Transitions
The toughest changes in life seem to come from nowhere, to happen abruptly, kicking us into some strange future. Luckily, most changes aren't tough in this way because one thing leads to another, which leads to another, etc. and we can look back and figure out the why and the how of it, and the universe seems to have a sense of order.
But I want to talk for a minute about transitions in prose, because the art of the transition is the art of the short story (one of my creative writing teachers told me this -- I can't remember who). Transitions are tricky to write, and I love them above all other devices. They transport the reader from paragraph-to-paragraph, scene-to-scene, season-to-season, and year-to-year. The transition imitates a change in time, place, or circumstance, just as fiction imitates experience. Good ones do their thing as if by magic because the reader doesn't know how they ended up somewhere new, nor do they notice that they got there.
Here's an example of a rough transition:
Meanwhile, back at the ranch. . .This kind of transition draws attention to itself because it's abrupt and familiar. We recognize it and we become conscious of this recognition and there goes what we'd been nurturing all along: that we were immersed in some version of life other than our own present. As a result, a bad transition is slightly "traumatic" for the reader.
Which, here: I've been reading Deborah Eisenberg's new collection called Twilight of the Superheroes, and she's killing me with her beautiful transitions. In the following excerpt, she moves us from a character's thoughts about a man who pursued her and who she withdrew from, to her thoughts about having move out of the room she's renting because the couple who rents to her will need the room for their baby:
The brilliant autumn days graded into a dazzling, glassy winter with skies like prisms, and then spring drifted down, as soft as pale linen. She painted her room a deep, mysterious blue.Most apparent in this is the pretty language. But to get deeper here, note the words that convey changes and what's ephemeral/ubiquitous, such as the past-tense verb graded, which goes so well with the word "prisms," the refraction of light, the rainbow, the gradual gradation from red to orange to yellow to green, etc. We're effectively transported through time via the seasons, but we're also transitioned into a new mood or tone because Eisenberg takes us from images that are superficial and hard (dazzling and glassy) to softer, less definite images, such as drifted, pale linen, and blue.
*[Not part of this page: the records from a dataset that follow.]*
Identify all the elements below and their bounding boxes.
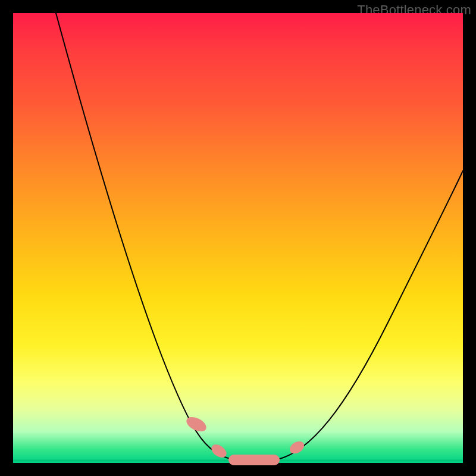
left-curve bbox=[56, 13, 234, 460]
marker-base-pill bbox=[228, 455, 280, 465]
marker-right bbox=[287, 439, 306, 456]
right-curve bbox=[275, 171, 463, 460]
outer-frame: TheBottleneck.com bbox=[0, 0, 476, 476]
plot-area bbox=[13, 13, 463, 463]
chart-svg bbox=[13, 13, 463, 463]
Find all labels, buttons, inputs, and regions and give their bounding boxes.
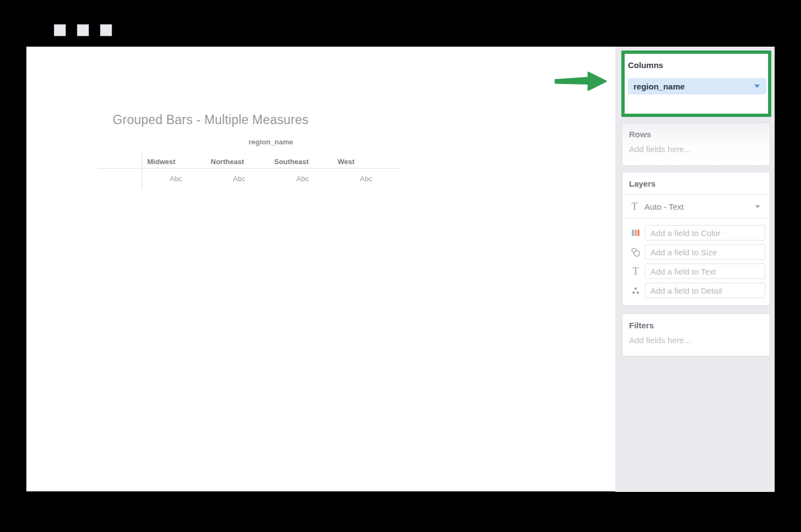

My purpose in telling you this (besides pointing out a skill that I admire and want you, my beloved readers, to know about) is I guess to say that if a writer puts a lot of effort into her transitions, whether or not her subject matter is easy, she's doing her utmost to love you, the reader, because no matter what she puts you through in re: imitating life, she's not about to imitate a tough change on top of that. In other words, while on one level you're reading something that imitates life, a transition has just a little less to do with the story being told and more to do with the reader's actual experience as they sit there in their easy chair or whatever, reading the story. As for me, then, I'm certianly no Deborah Eisenberg but please know that I'll do my best to demonstrate that I love you and to be attentive to your needs because your comments mean everything.